This supplemental material describes two sets of methods; first, it briefly describes the process used to create the EPA’s LitDB database, and second, it describes how a subset of records were extracted from LitDB to be included in the reference chemical database RefChemDB. LitDB is a database of data elements extracted from the xml download of all MEDLINE PubMed records. Perl scripts are used to extract the identifying information from each citation record, information like title, abstract, authors and PubMed ID. Additionally, the MeSH (Medical subject heading) terms are extracted with subheadings (also known as qualifiers).
The Perl scripts extract to text files which are then loaded into a mysql database.
The MeSH heading and descriptor tree files are also downloaded into mysql tables. They are available at https://www.nlm.nih.gov/mesh/filelist.html.

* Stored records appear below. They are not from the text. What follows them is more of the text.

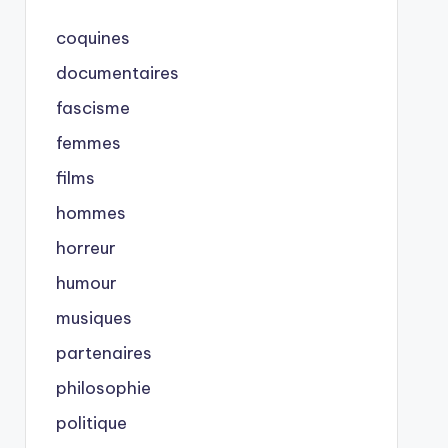
coquines
documentaires
fascisme
femmes
films
hommes
horreur
humour
musiques
partenaires
philosophie
politique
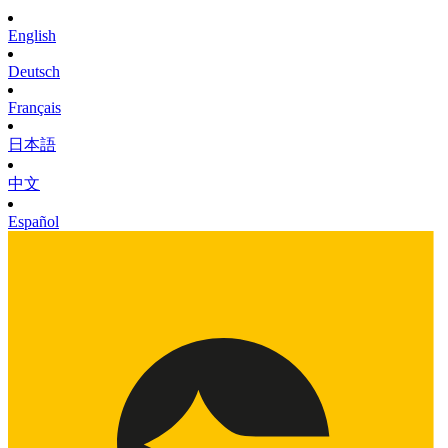
English
Deutsch
Français
日本語
中文
Español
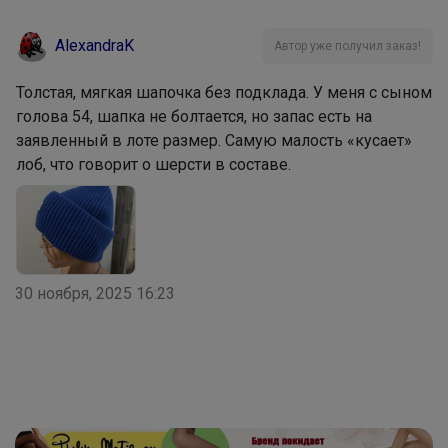
В школу с радостью! всё в наличии
AlexandraK
Автор уже получил заказ!
Толстая, мягкая шапочка без подклада. У меня с сыном
голова 54, шапка не болтается, но запас есть на
Красотка
заявленный в лоте размер. Самую малость «кусает»
лоб, что говорит о шерсти в составе.
Стильные и продуманные до мелочей
рюкзаки GRIZZLY
30 ноября, 2025 16:23
Джилка
На физкультуру — с комфортом: лёгкие,
удобные кроссовки уже в наличии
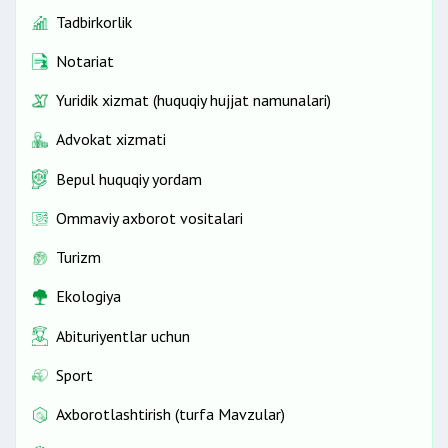
Tadbirkorlik
Notariat
Yuridik xizmat (huquqiy hujjat namunalari)
Advokat xizmati
Bepul huquqiy yordam
Ommaviy axborot vositalari
Turizm
Ekologiya
Abituriyentlar uchun
Sport
Axborotlashtirish (turfa Mavzular)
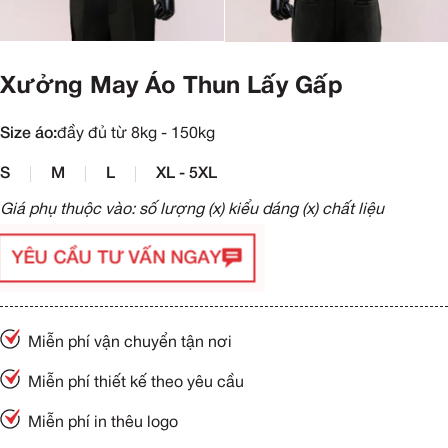
Xưởng May Áo Thun Lấy Gấp
Size áo:
đầy đủ từ 8kg - 150kg
S
M
L
XL - 5XL
Giá phụ thuộc vào: số lượng (x) kiểu dáng (x) chất liệu
YÊU CẦU TƯ VẤN NGAY
Miễn phí vận chuyển tận nơi
Miễn phí thiết kế theo yêu cầu
Miễn phí in thêu logo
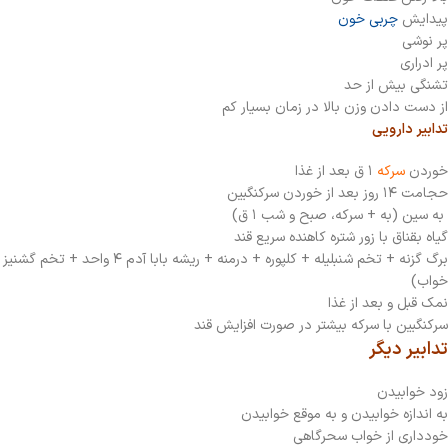
پیدایش
چربی خون
پر نوشی
پر ادراری
تشنگی بیش از حد
از دست دادن وزن بالا در زمان بسیار کم
تدابیر دارویی
خوردن
سرکه
۱ ق بعد از غذا
حجامت ۱۴ روز بعد از خوردن سرکنگبین
به سین (به + سرکه، صبح و شب ۱ ق)
گیاه بقناق با زور شتره کاهنده سریع قند
خواب)
نمک قبل و بعد از غذا
سرکنگبین با سرکه بیشتر در صورت افزایش قند
تدابیر دیگر
زود خوابیدن
به اندازه خوابیدن و به موقع خوابیدن
خودداری از خواب سحرگاهی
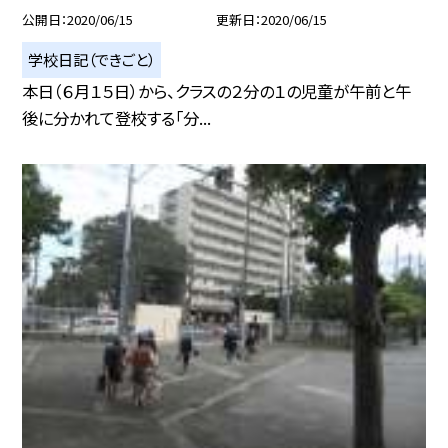
公開日
2020/06/15
更新日
2020/06/15
学校日記（できごと）
本日（６月１５日）から、クラスの２分の１の児童が午前と午
後に分かれて登校する「分...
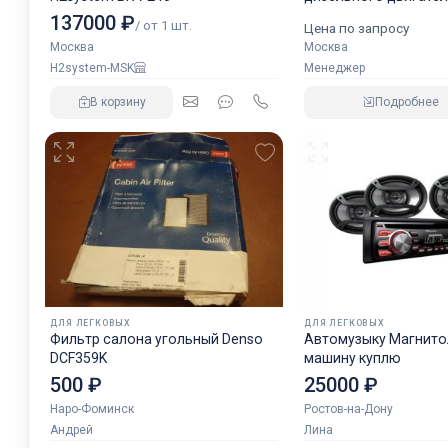
аналог NORGREN.
137000 ₽
/ от 1 шт.
Цена по запросу
Москва
Москва
H2system-MSK
Менеджер
В корзину
Подробнее
ДЛЯ ЛЕГКОВЫХ
ДЛЯ ЛЕГКОВЫХ
Фильтр салона угольный Denso
Автомузыку Магнитол
DCF359K
машину куплю
500 ₽
25000 ₽
Наро-Фоминск
Ростов-на-Дону
Андрей
Лина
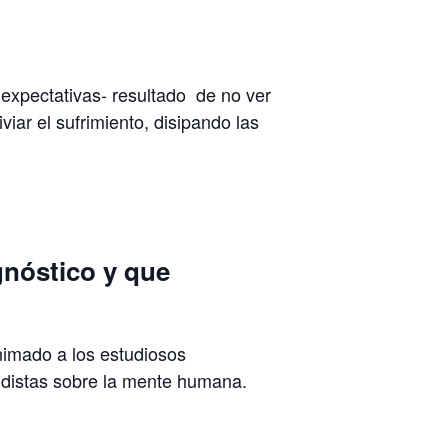
s expectativas- resultado de no ver
iar el sufrimiento, disipando las
gnóstico y que
nimado a los estudiosos
budistas sobre la mente humana.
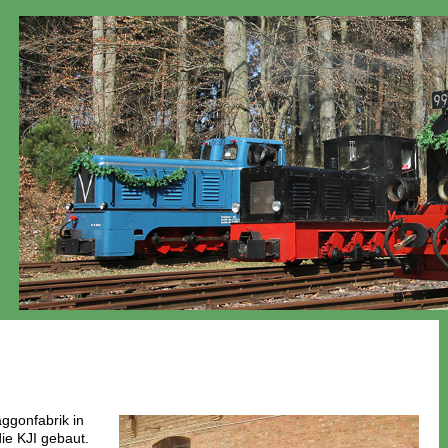
ggonfabrik in
ie KJI gebaut.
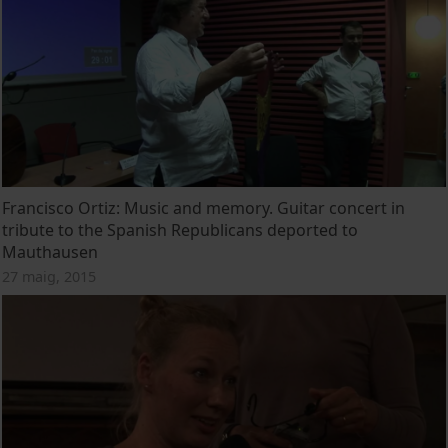
Francisco Ortiz: Music and memory. Guitar concert in
tribute to the Spanish Republicans deported to
Mauthausen
27 maig, 2015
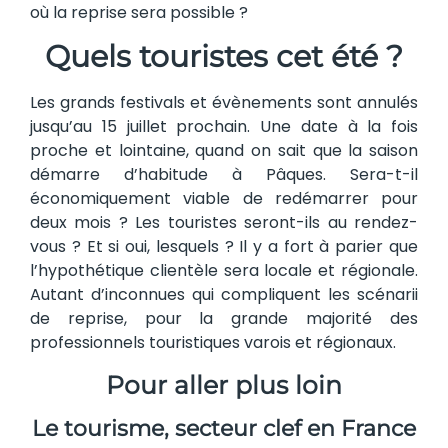
où la reprise sera possible ?
Quels touristes cet été ?
Les grands festivals et évènements sont annulés
jusqu’au 15 juillet prochain. Une date à la fois
proche et lointaine, quand on sait que la saison
démarre d’habitude à Pâques. Sera-t-il
économiquement viable de redémarrer pour
deux mois ? Les touristes seront-ils au rendez-
vous ? Et si oui, lesquels ? Il y a fort à parier que
l’hypothétique clientèle sera locale et régionale.
Autant d’inconnues qui compliquent les scénarii
de reprise, pour la grande majorité des
professionnels touristiques varois et régionaux.
Pour aller plus loin
Le tourisme, secteur clef en France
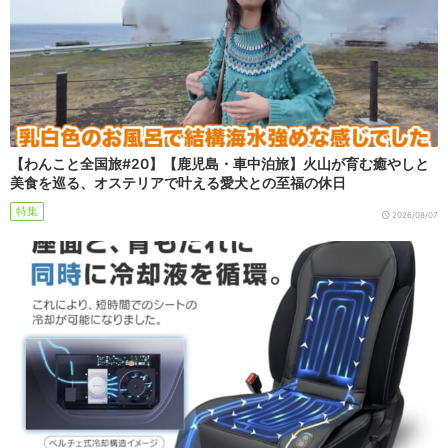
【わんこと全国旅#20】【鹿児島・車中泊旅】火山が育む癒やしと
美食を巡る、オステリアで叶える愛犬との至福の休日
特集
2026/08/07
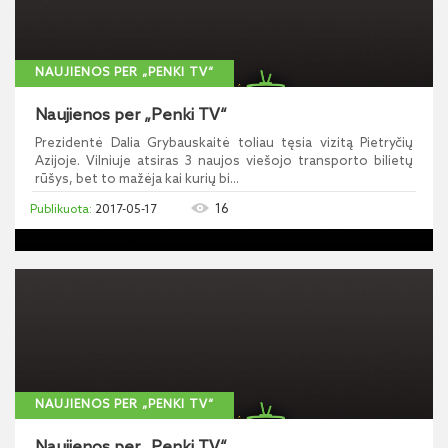
NAUJIENOS PER „PENKI TV“
Naujienos per „Penki TV“
Prezidentė Dalia Grybauskaitė toliau tęsia vizitą Pietryčių
Azijoje. Vilniuje atsiras 3 naujos viešojo transporto bilietų
rūšys, bet to mažėja kai kurių bi...
16
2017-05-17
NAUJIENOS PER „PENKI TV“
Naujienos per „Penki TV“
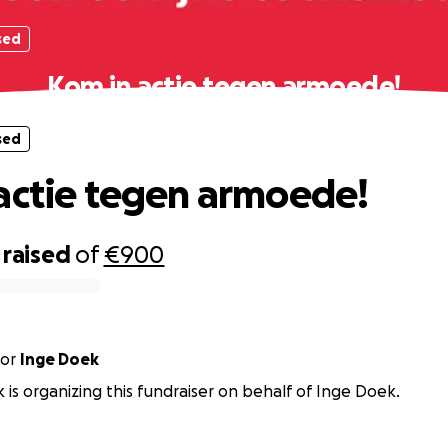
sed
Kom in actie tegen armoede!
sed
actie tegen armoede!
raised
of
€900
or
Inge Doek
 is organizing this fundraiser on behalf of Inge Doek.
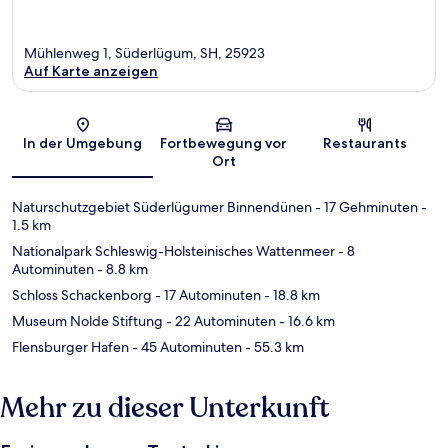
Mühlenweg 1, Süderlügum, SH, 25923
Auf Karte anzeigen
Karte
In der Umgebung
Fortbewegung vor
Restaurants
Ort
Naturschutzgebiet Süderlügumer Binnendünen
- 17 Gehminuten
-
1.5 km
Nationalpark Schleswig-Holsteinisches Wattenmeer
- 8
Autominuten
- 8.8 km
Schloss Schackenborg
- 17 Autominuten
- 18.8 km
Museum Nolde Stiftung
- 22 Autominuten
- 16.6 km
Flensburger Hafen
- 45 Autominuten
- 55.3 km
Mehr zu dieser Unterkunft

To make the data more useful for research in chemicals, the data is passed stepwise through a series of algorithms.
This dataset is associated with the following publication:
Judson, R., R. Thomas, N. Baker, A. Simha, X.M. Howey, C. Marable, N. Kleinstreuer, and K. Houck. Workflow for Defining Reference Chemicals for Assessing Performance of In Vitro Assays (Altex). ALTEX. Society ALTEX Edition, Kuesnacht, SWITZERLAND, 36(2): 261-276, (2019).